I think he carried a Bowie Knife. Davey, not David. David carried a slingshot, like Dennis the Menace, who, apparently, would qualify as a manly-man despite his penchant for red overalls. Or maybe because of it? I always lose track. Then again, Dennis clearly didn’t like girls, and that’s hard to reconcile with the slingshot. Unless he really did have a thing for Gina. Can’t blame him for spurning Margaret though, she was downright annoying. Anyway, that’s one for Davey Crockett. And Jesus, who must have been confused when as a child, he resurrected that bird from the dead. Of course, that whole story was apocryphal, and Jesus being manly, the real story must have been that he *killed* the bird as a child. Probably with a slingshot!

…at least we know Crockett was a manly-man. Davey Crockett, not the Crockett that wore white shoes and pink sweaters while chasing drug dealers… really, I shouldn’t have to explain that for you, should I?

And somewhere in there, I posted a Facebook status that said “I keep thinking of examples of effeminate worship leaders, but then I realize, no, those people are feminine because they’re women.” A few people seemed to like it, but I don’t know if they’ll like all of these ideas.

Anyway, it seems I might have missed it with the white shoes comment… don’t know if Crockett wore white shoes, but Boone did. That’d be Pat Boone, not Daniel Boone. Anyway, I think the whole thing demonstrates a clear confusion over the whole question of gender. And maybe something about the love of controversy. You’d think that Driscoll’s publishers would want to rein him in a little, except that the whole thing somehow ends up in the realm of book promotion. Really?
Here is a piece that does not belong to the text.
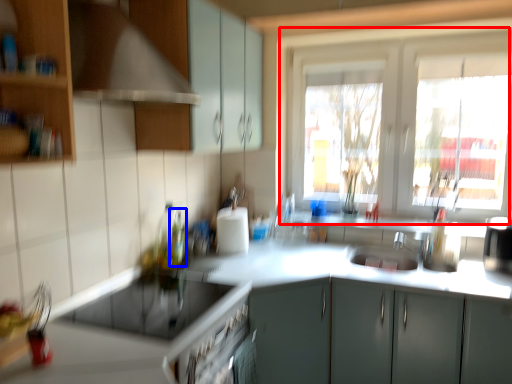 Question: Which point is closer to the camera, window (highlighted by a red box) or bottle (highlighted by a blue box)?

Choices:
 (A) window
 (B) bottle

Answer: (B) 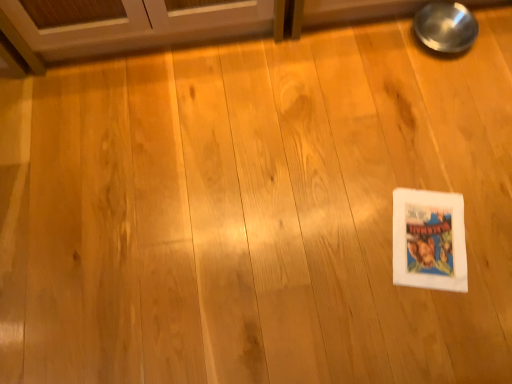 Locate an element on the screen. This screenshot has height=384, width=512. blank space situated above white paper comic book at lower right (from a real-world perspective) is located at coordinates (426, 237).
How’d we get there? Perhaps the only Christian thing about “Christian Publishing” is… er… well, I may have to get back to you on that one. I can tell you that it seems that it’s really all about the money, as if there were ever any doubt. Controversy sells books, and in the last few years, if it’s not a controversy about gender then it’s about hell. I think those were the two things Jesus really wanted us to work on, right? Love God and love your neighbour. So first, love God so you can go to Heaven and tell everyone else about their Hellboundness, and second, love your neighbour if he’s correctly gender-aligned, otherwise see point #1.

I’m hacking on Driscoll a lot here, but I need to say that Driscoll is really just an animated version of one of the presenting symptoms. He’s not a complete representative picture of the real ill, and he’s not the only symptom. It’s no secret I think we’ve got systemic problems going on, and I’m left wondering about bad fruits and good roots, or good roots and bad fruits.

Who Broke Christianity? is the title of my forthcoming book. I don’t have a book deal, a publisher, or an agent, but I’m (seriously) willing to consider offers that may motivate me to write the book. I do have a thesis, and I can tell you, most of us won’t like my answer to this question… but it does have that annoying ring of truth to it. In the meantime, it seems like nothing is going to resolve itself, at least not before a lot more personality-cult book sales have taken place. And if I should I get an offer for the book I want to write, I promise that rather than apologize for this post, I’ll launch a website to promote the book. That should make everyone happy.